Monthly Archives: March 2017

Rejoice and despair

By Rafiq Raji, PhD

Even as economic growth was negative in the concluding quarter of 2016, it was positive for the full year; though a paltry 0.3 percent. And the South African economy would probably pull further ahead in 2017. Much of the constraints (load-shedding, political noise, rand weakening and volatility, drought-induced food imports and price spikes) which hitherto bogged down the economy have become relatively subdued. The rand has rallied lately. Barring the now expected negative political event now and then – most recently, the social welfare payments crisis – the Zuma government has been relatively well-behaved as well. Nonetheless, growth remains far short of the authorities’ target. That is even as growth is expected above 1 percent this year. Policy uncertainty has also been raised a couple of notches: Would land be expropriated without compensation?
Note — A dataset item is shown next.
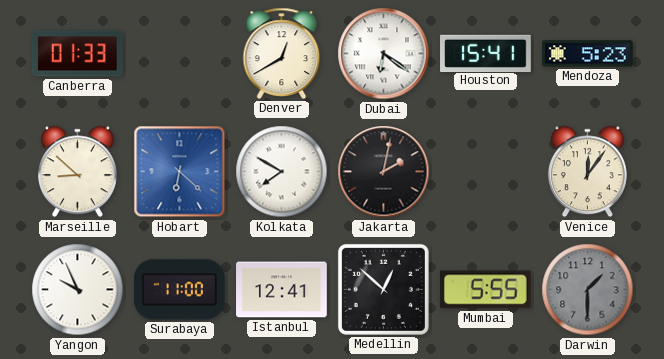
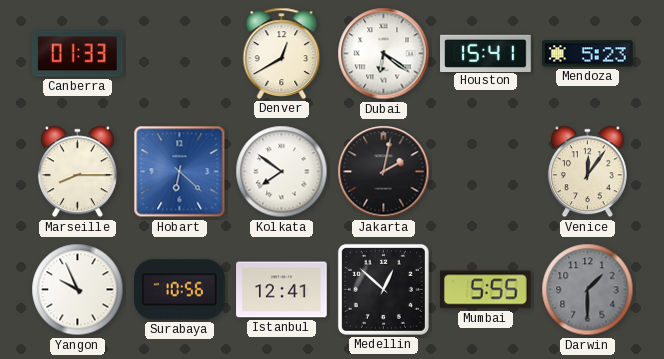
Marseille: 8:52 -> 8:15
Kolkata: 7:50 -> 7:51
Surabaya: 11:00 -> 10:56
Is the treasury going to be weakened? Is finance minister Pravin Gordhan going to be fired?

Mixed promise
After the better than expected current account deficit data for the fourth quarter of 2016 – which came out at 1.7 percent of GDP, much lower than the consensus forecast of 3.5 percent – expectations have been raised that the South African Reserve Bank (SARB) would be able to cut rates sometime later this year, from the current benchmark level of 7 percent. Besides, the rand has been strengthening lately. Naturally, it is wondered whether this would be sustained at a time that the US Federal Reserve is decidedly now on a policy tightening path and external and internal political risks abound. Also, annual consumer inflation may remain above the SARB’s 6 percent upper bound target for most of the year. For instance, even if food prices become stable (a much bumper maize harvest is expected this season), power tariffs could rise: Eskom has already secured approval from the electricity regulator to raise tariffs by 2 percent in the 2017/18 fiscal year, in addition to getting leave to make additional hike requests if necessary. And should crude oil prices rise as envisaged, fuel prices would probably rise in tandem. Despite these though, the outlook looks promising, by and large.

Judging and ruling
Land expropriation without compensation. Xenophobic attacks fuelled by politicians trying to deflect attention from their corruption. Impunity enjoyed by certain favoured officials in the face of palpable incompetence. These are just few examples of the recently complicated turn of South African politics. In February, opposition Economic Freedom Fighters MPs were forcefully ejected from parliament as they frustrated the state of the nation address by South Africa’s president, Jacob Zuma; amid an unprecedented military presence on parliamentary grounds. And as the judiciary increasingly reins in the excesses of the executive, it has started having misfortunes of its own. The office of the chief justice was recently burgled, with crucial case files carted away, raising suspicions that those who could potentially be on the wrong side of the court’s judgements decided to be proactive. Such thinking is not farfetched. The boss of the elite police unit (“The Hawks”), Berning Ntlemeza, had his appointment revoked in mid-March by a high court, in a case brought against him by two non-governmental organisations. And only just before this recent rebuke of the executive by the judiciary, the constitutional court did not hold back its punches against social development minister Bathabile Dlamini, whose incompetence nearly put at risk welfare payments due 17 million people on 1 April.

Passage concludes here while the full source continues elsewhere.